The Singapore start-up ecosystem – A bird's eye view
Contrary to the belief that Silicon Valley was successful because of the absence of government interference, Singapore's start-up ecosystem has been proactively created by government.

Contrary to the belief that Silicon Valley was successful because of the absence of government interference, Singapore's start-up ecosystem has been proactively created by government.
The results speak for themselves. There have been recent cases of successful exits, such as the video-streaming site Viki. There are also examples such as online supermarket RedMart, which enjoys continued investor interest and rapid revenue growth of 20 to 30 per cent per month.
Viki was acquired by Rakuten for US$200 million in September 2013. This was big news for Singapore entrepreneurs.
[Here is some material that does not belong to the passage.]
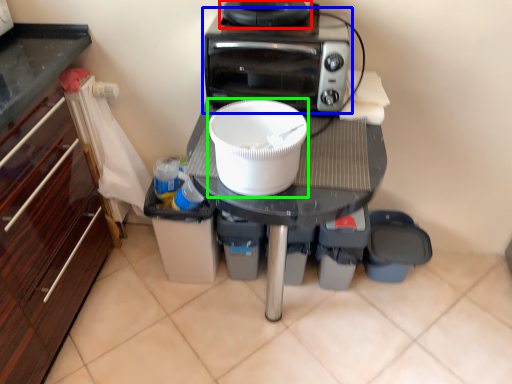 Question: Which object is positioned farthest from appliance (highlighted by a red box)? Select from home appliance (highlighted by a blue box) and kitchen appliance (highlighted by a green box).

Choices:
 (A) home appliance
 (B) kitchen appliance

Answer: (B)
Since most tech start-ups are founded with the end goal of exiting, Viki's journey was seen as a heartening tale. It grew from a student project by the founders when they were at Stanford and Harvard, to a website featuring two billion video streams and crowd sourced subtitles in 25 languages, and finally to a successful sale to the Japanese e-commerce giant.
Series A-funded online grocery store RedMart, which is just over two years old, managed to raise US$5 million on the angel investment crowd funding site AngelList. This was only months after RedMart had completed a bridge round of US$5.4 million in funding in January, from investors including Facebook co-founder Eduardo Saverin. RedMart's notable investor line-up also includes former Skype head of engineering Toivo Annus.
These start-ups are the product of around a decade's effort in making creativity and entrepreneurship part of the nation-building strategy since a 2003 economic review committee white paper. For every common obstacle a start-up could face, Singapore offers a solution.
Start-ups need capital, and Singapore's government agencies provide a host of funding schemes. Major funding is offered by the Infocomm Development Authority (IDA), the National Research Foundation, A*STAR (Agency for Science Technology) , the SME development agency SPRING, and the Media Development Authority (MDA). One of the largest venture capital funds in town is Innov8, a wholly-owned subsidiary of SingTel, which is a subsidiary of Temasek Holdings, the investment arm of the Singapore government. There are so many funding schemes that the term “grantrepreneurs” is often mentioned partly as a joke and partly as a cautionary scenario where start-ups could not survive without government funding.